Black Hole (solitaire)

Black Hole is a patience or solitaire card game. It is of the open builder type; its play is similar to Golf and Tri Peaks, but with a tableau of fans like that of La Belle Lucie. Invented by David Parlett, this game's objective is to compile the entire deck into one foundation.[1][2]

Black Hole Solitaire Screenshot
A Deal of Black Hole in PySolFC


The cards are dealt to the tableau in piles of three. The leftover card, dealt first or last, is placed as a single foundation called the Black Hole. This card usually is the Ace of Spades, but any card can do.

Only the top cards of each pile in the tableau are available for play and in order for a card to be placed in the Black Hole, it must be a rank higher or lower than the top card on the Black Hole, ignoring suit. This is the only allowable move in the entire game. Aces and Kings are considered consecutive, thus allowing wrapping.

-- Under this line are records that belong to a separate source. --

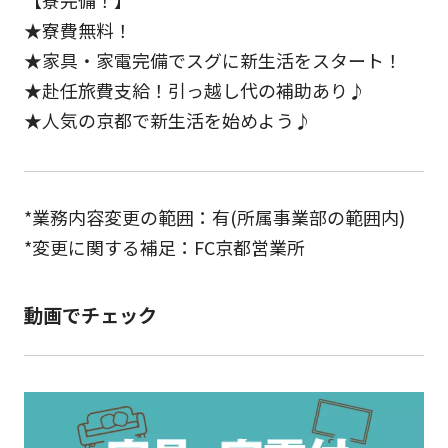
【寮完備！】
★寮費無料！
★家具・家電完備でスグに新生活をスタート！
★赴任旅費支給！引っ越し代の補助あり♪
★人気の京都で新生活を始めよう♪
*業務内容変更の範囲：有(所属事業部の範囲内)
*変更に関する補足：FC京都営業所
動画でチェック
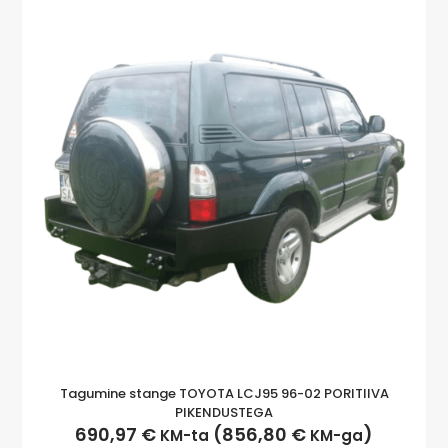
Tagumine stange TOYOTA LCJ95 96-02 PORITIIVA
PIKENDUSTEGA
690,97
€
(
856,80
€
)
KM-ta
KM-ga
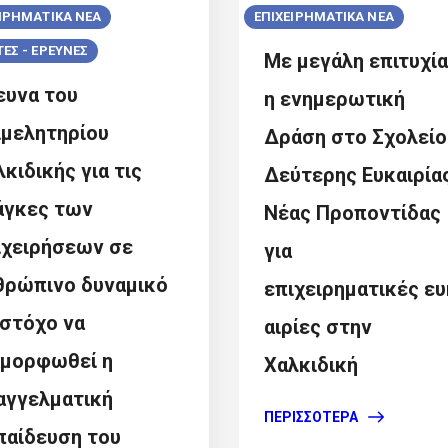
ΕΙΡΗΜΑΤΙΚΑ ΝΕΑ
ΕΠΙΧΕΙΡΗΜΑΤΙΚΑ ΝΕΑ
ΕΣ - ΕΡΕΥΝΕΣ
Με μεγάλη επιτυχία
ευνα του
η ενημερωτική
ιμελητηρίου
Δράση στο Σχολείο
κιδικής για τις
Δεύτερης Ευκαιρία
άγκες των
Νέας Προποντίδας
ιχειρήσεων σε
για
θρώπινο δυναμικό
επιχειρηματικές ευ
 στόχο να
αιρίες στην
αμορφωθεί η
Χαλκιδική
αγγελματική
ΠΕΡΙΣΣΌΤΕΡΑ
παίδευση του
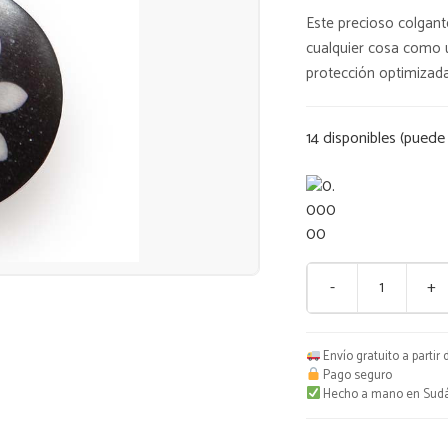
Este precioso colgant
cualquier cosa como 
protección optimizada
14 disponibles (puede
-
+
Orgonita
Margarita
Negra
Envío gratuito a partir
cantidad
Pago seguro
Hecho a mano en Sudá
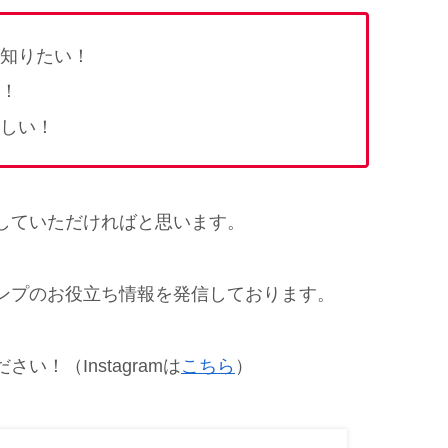
知りたい！
！
しい！
していただければと思います。
ンプのお役立ち情報を発信しております。
い！（Instagramは
こちら
）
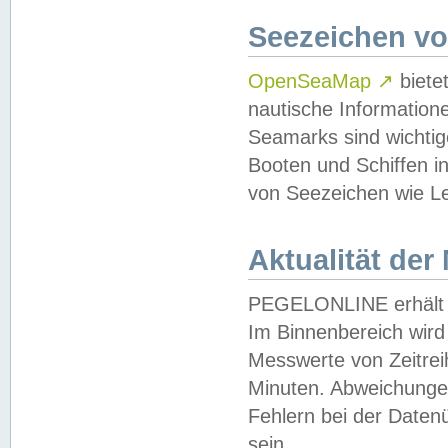
Seezeichen v
OpenSeaMap
↗
biete
nautische Information
Seamarks sind wichtig
Booten und Schiffen i
von Seezeichen wie Le
Aktualität der
PEGELONLINE erhält u
Im Binnenbereich wird 
Messwerte von Zeitreih
Minuten. Abweichungen
Fehlern bei der Daten
sein.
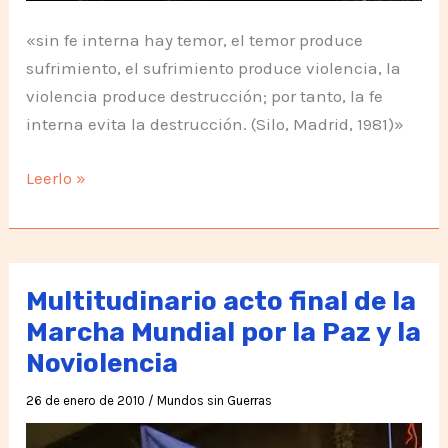
«sin fe interna hay temor, el temor produce
sufrimiento, el sufrimiento produce violencia, la
violencia produce destrucción; por tanto, la fe
interna evita la destrucción. (Silo, Madrid, 1981)»
Semana
Leerlo »
de
la
NoViolencia
–
Multitudinario acto final de la
Chile
Marcha Mundial por la Paz y la
Noviolencia
26 de enero de 2010
/
Mundos sin Guerras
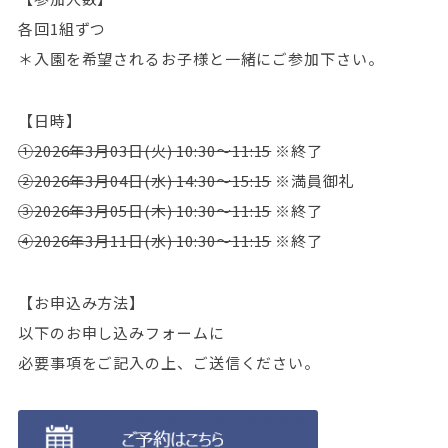
各回1組ずつ
＊入園を希望されるお子様と一緒にご参加下さい。
【日時】
①2026年3月03日(火) 10:30～11:15
※終了
②2026年3月04日(水) 14:30～15:15
※満員御礼
③2026年3月05日(木) 10:30～11:15
※終了
④2026年3月11日(水) 10:30～11:15
※終了
【お申込み方法】
以下のお申し込みフォームに
必要事項をご記入の上、ご送信ください。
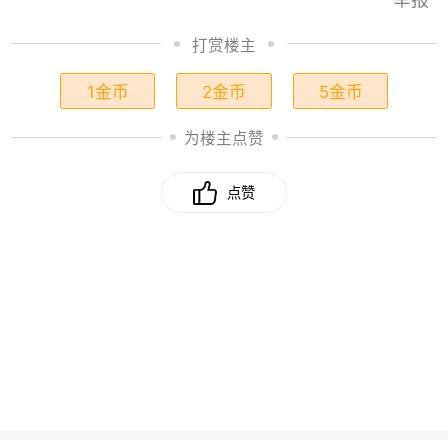
打赏楼主
1金币
2金币
5金币
为楼主点赞
点赞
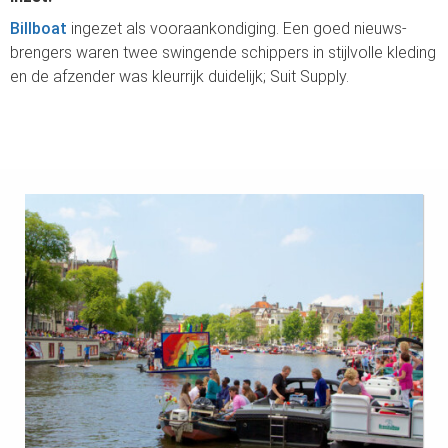
 op de
Billboat
ingezet als vooraankondiging. Een goed nieuws-
e. Hierdoor
brengers waren twee swingende schippers in stijlvolle kleding
 website-
en de afzender was kleurrijk duidelijk; Suit Supply.
ren
nte
enties
gebaseerd
 gedrag van
ezoeker.
uren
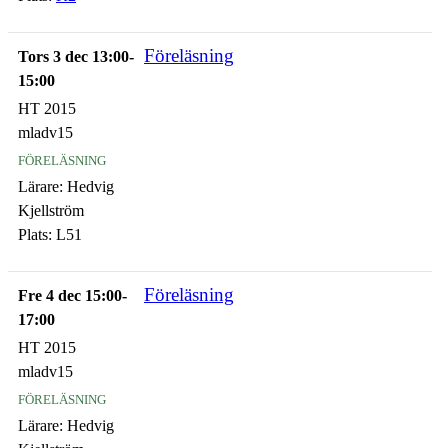
Föreläsning
Tors 3 dec 13:00-
15:00
HT 2015
mladv15
föreläsning
Lärare:
Hedvig
Kjellström
Plats:
L51
Föreläsning
Fre 4 dec 15:00-
17:00
HT 2015
mladv15
föreläsning
Lärare:
Hedvig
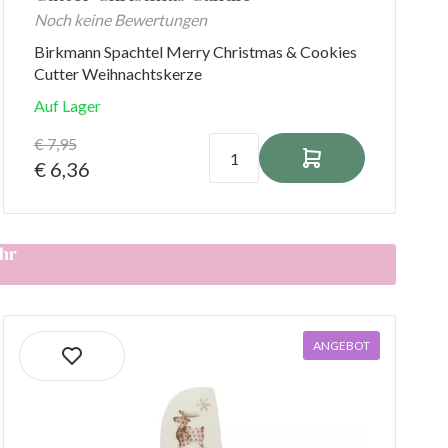
Noch keine Bewertungen
Birkmann Spachtel Merry Christmas & Cookies
Cutter Weihnachtskerze
Auf Lager
€ 7,95
€ 6,36
hr
ANGEBOT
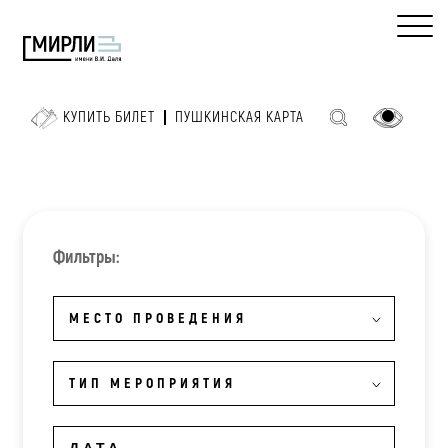
КУПИТЬ БИЛЕТ
ПУШКИНСКАЯ КАРТА
Фильтры:
МЕСТО ПРОВЕДЕНИЯ
ТИП МЕРОПРИЯТИЯ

The game ends if there are no more top cards that can be moved to the Black Hole. The game is won if all of the cards end up in the Black Hole.


Shlomi Fish wrote a program which attempted to solve one million deals, of which 869,413 could be solved and the 130,587 others were fully traversed without a possible final solution, yielding a winning rate of over four fifths (87%). [3] A generalised version of the Black Hole patience is NP-complete.[4]

Game typically offers multiple paths, and to have the best chance of succeeding players should try to look a few moves ahead, and eliminate lines of play that lead to a dead end.[5]


All in a Row is somewhat similar to Black Hole. It is played with 13 columns of 4-cards each, and at the start of play, the first move can be made from any column.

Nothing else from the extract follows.